No, I never said that. To determine the centroid of a general figure, you certainly need Calculus. But, you can then use a formula for a given type of figure- there is a standard formula for the centroid of a cone. Perhaps the OP could just look that up.

 

agreed

 

phinds,
could you elaborate on your method of using only the Pythagorean theorem? I'm not getting it.

 

The center of gravity of a cone is at the exact same spot as the center of the area of a triangle created if you pass a plane through the axis of the cone. Divide that triangle into an upper triangle (I'm thinking of the cone pointing downward) and a lower trapazoid, with the areas of the two being equal. Pythagorous (and an understanding of similar triangles) will give you the rest.

 

I think you are right if you are considering a hollow cone. I was assuming the OP asked about a solid cone, but of course I might be wrong.

For me, it is not very intuitive that the cross-sectional triangle trick will work if a hollow cone is considered. How did you come to that conclusion?

 

I have no idea why you think the cone should be hollow for this to work; I'm assuming a solid cone. If the upper triangle has the same area as the lower trapezoid then will not the resulting rotated figures have the same volumes?

OH ... oops, maybe they don't

 

LATER: I checked it out and it does work out correctly in this case.

 

The median of an isosceles triangle is H/3 while the CoM of a cone is at H/4. I'm not quite sure how your method works out.

 

I don't know what the median has to do with anything and the CoM of a cone, if I have it right is at H/(1-SQRT(2)) assuming the cone is pointed up

 

But the CoM of the cone is at H/4, assuming the cone is pointed up. There seems to be some miscommunication here. Edit: 1-sqrt(2) isn't even positive.

 

Yeah, sorry about that, got rushed. Meant to say 1-(1/sqrt(2)), or in other words, .707.

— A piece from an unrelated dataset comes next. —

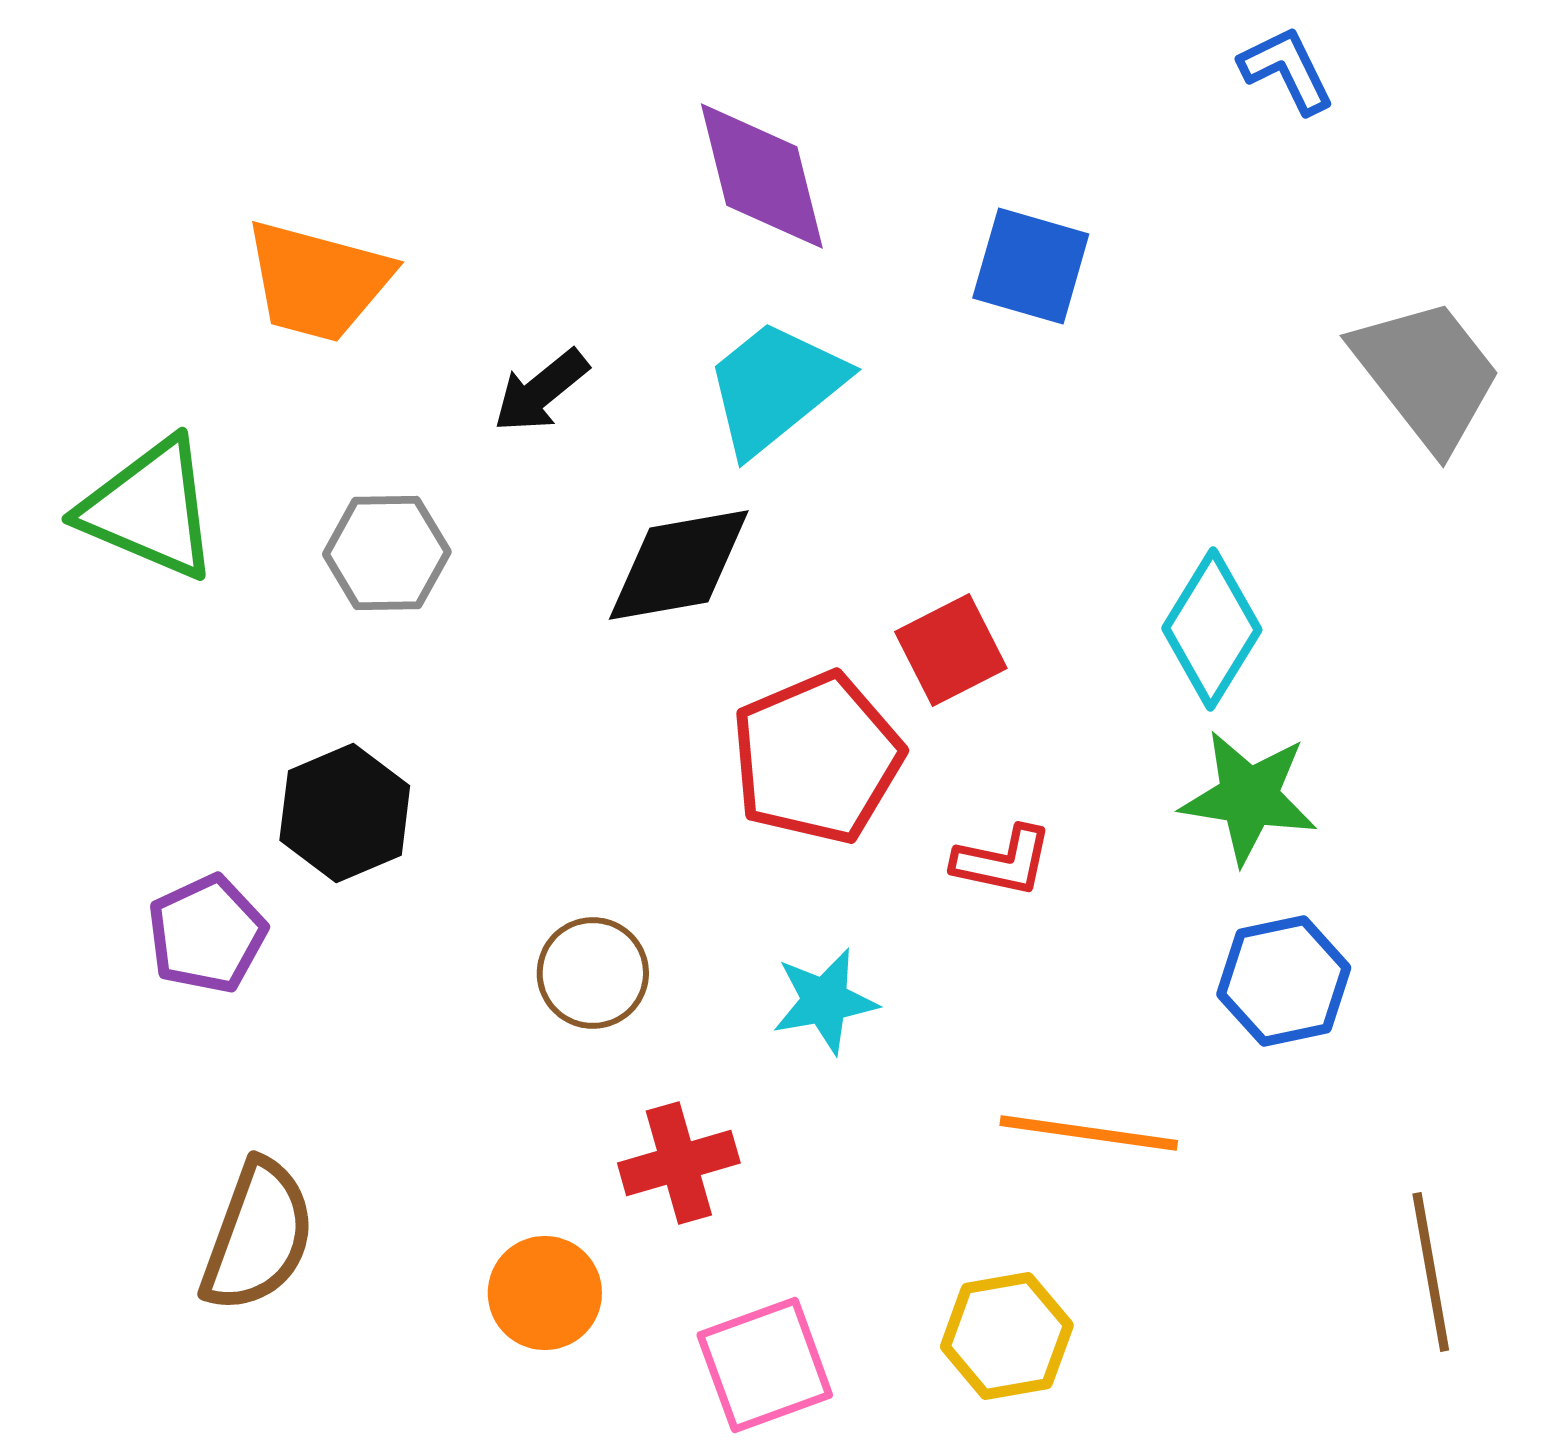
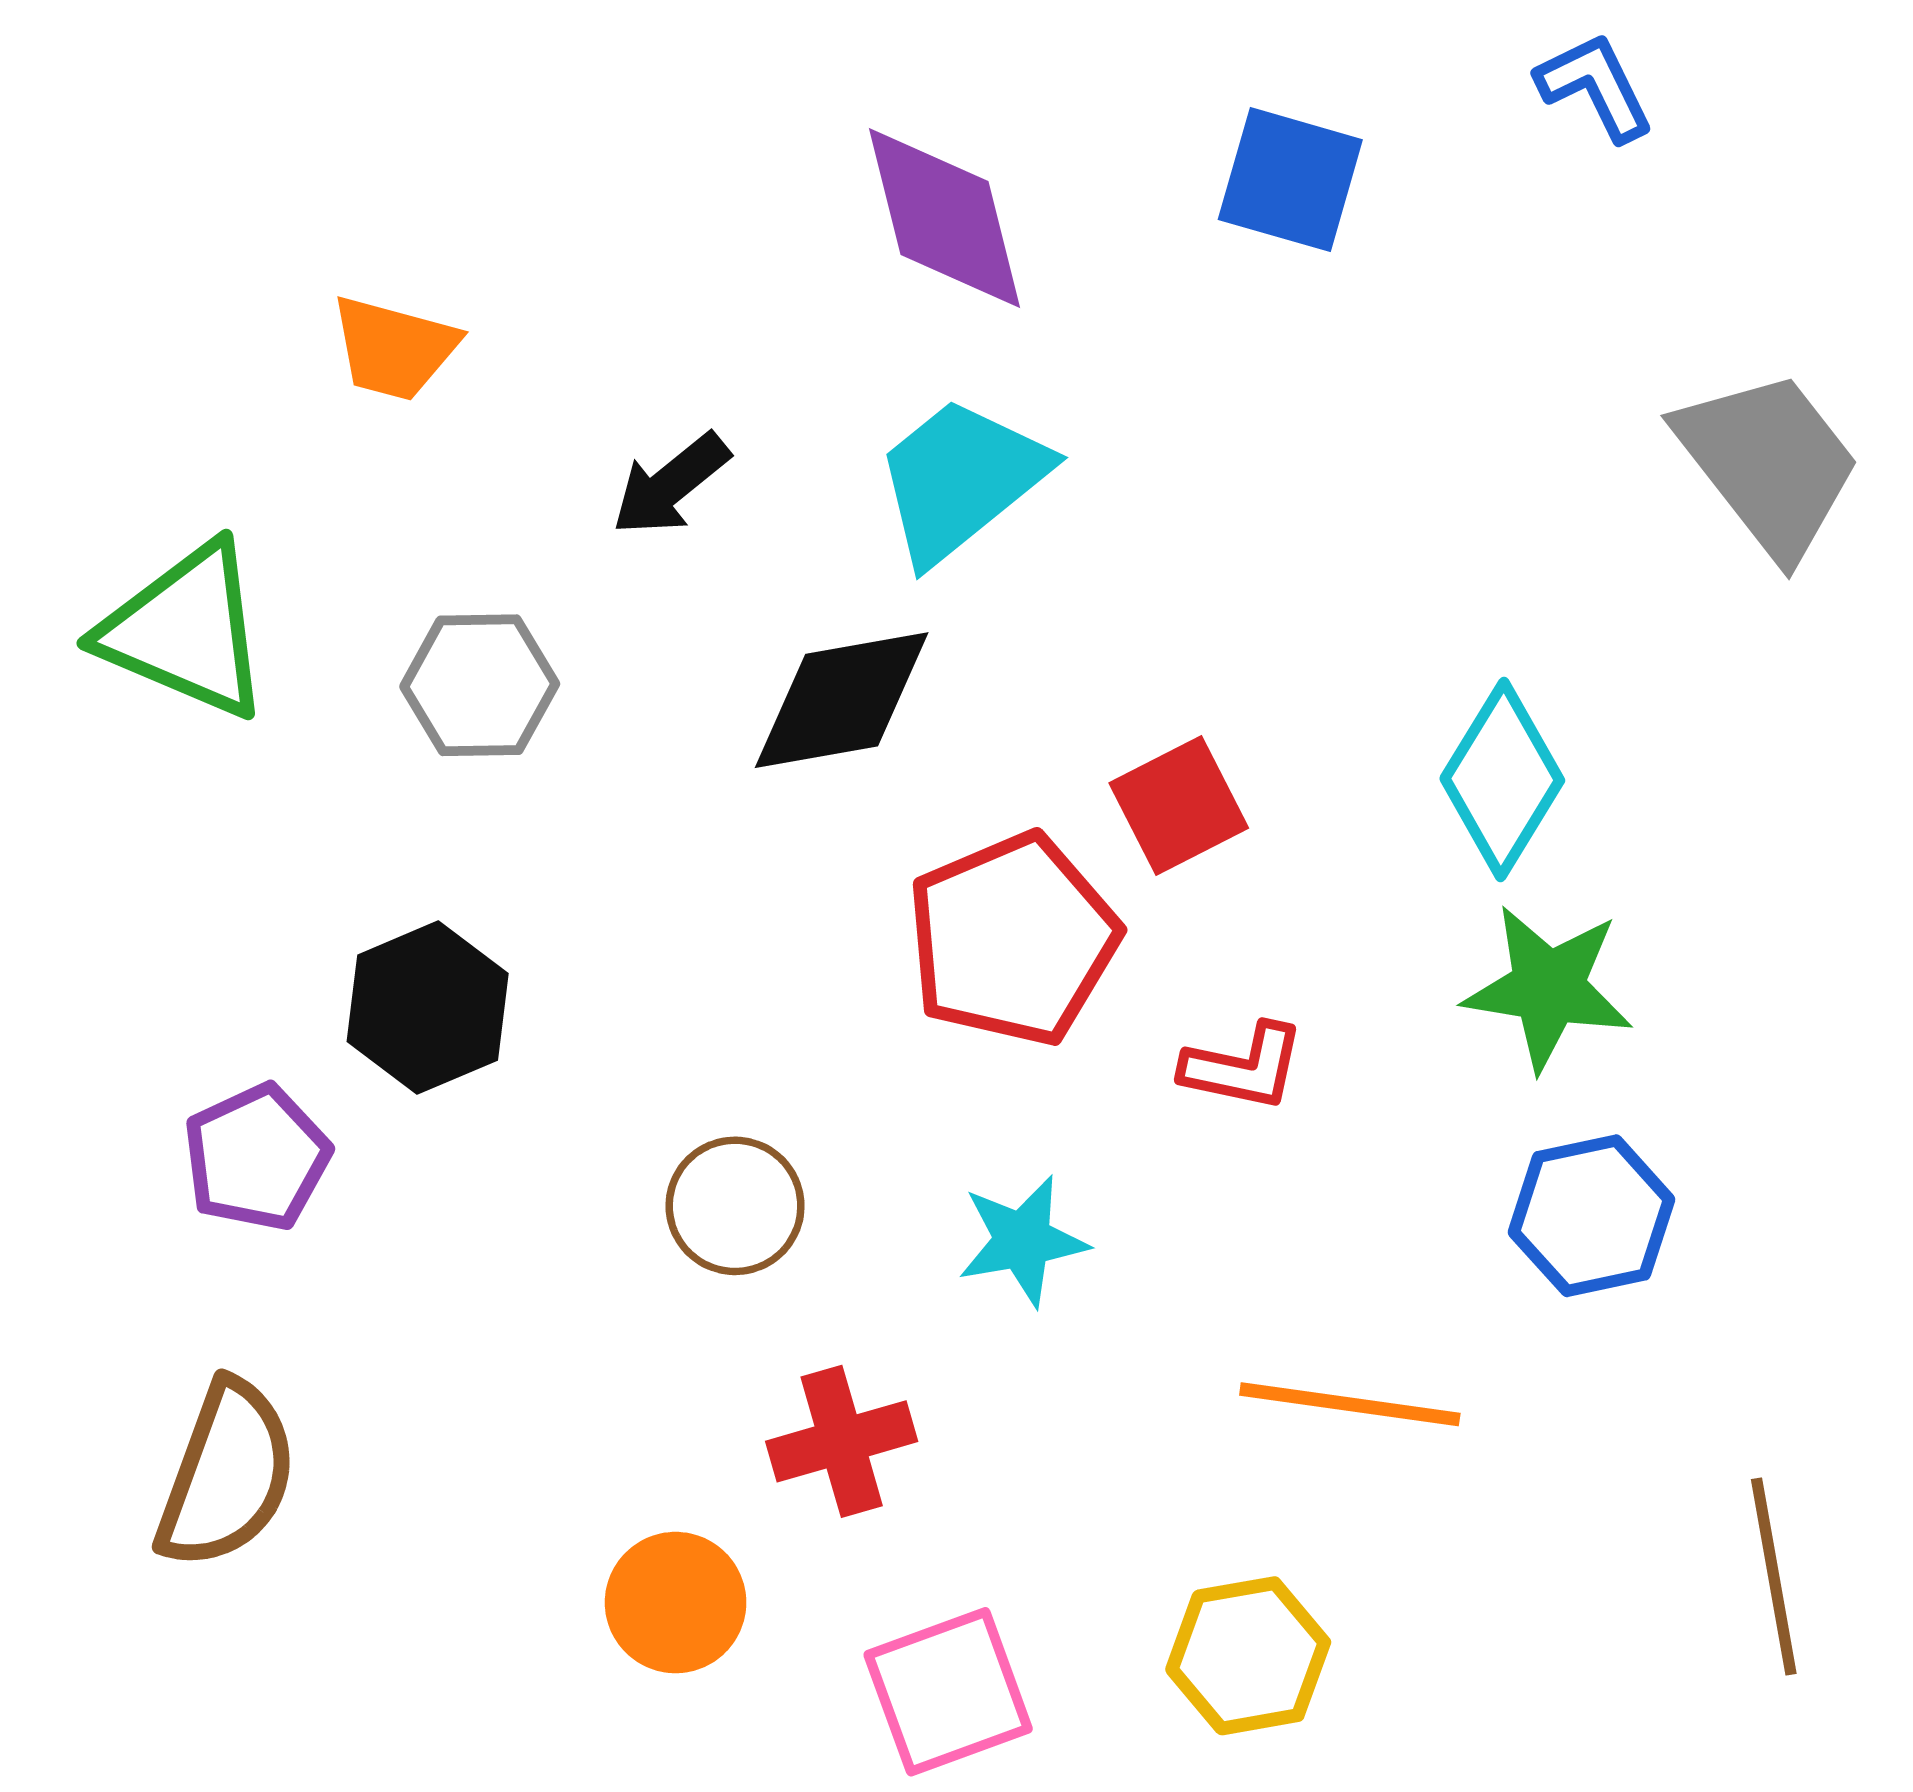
blue square: (1031, 266) -> (1290, 180), moved
orange trapezoid: (318, 281) -> (394, 348), size x0.7
brown semicircle: (258, 1236) -> (227, 1475), moved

I'm running a "stack of disks" computer program just now but seem to have something messed up since instead of .707, or the .75 you say is the right answer, I'm getting .794

Is the center of mass of a cone in a different place than the center of area of a triangle created by intersecting a plane through the axis of the cone? If it is, then I've got it wrong 'cause that's what I'm basing it on.

 

Was your assumption that the CoM of the cone is vertically at the same location of the CoM of the triangle? If so then that's not right. When you rotate the triangle, more weight is prescribed to the larger end, so intuitively the CoM should move towards the larger end.

 

The com of the section area as almost nothing to do with the com of the solid.
For example consider two cubes: the first with volume 1 and the other with volume 8.
The com of the section is at 1/5 the distance from the bigger one; the real com is at 1/9.

If you write the integral you will see that the com of the cone is related to that of the 2d figure which has two parabolas as borders.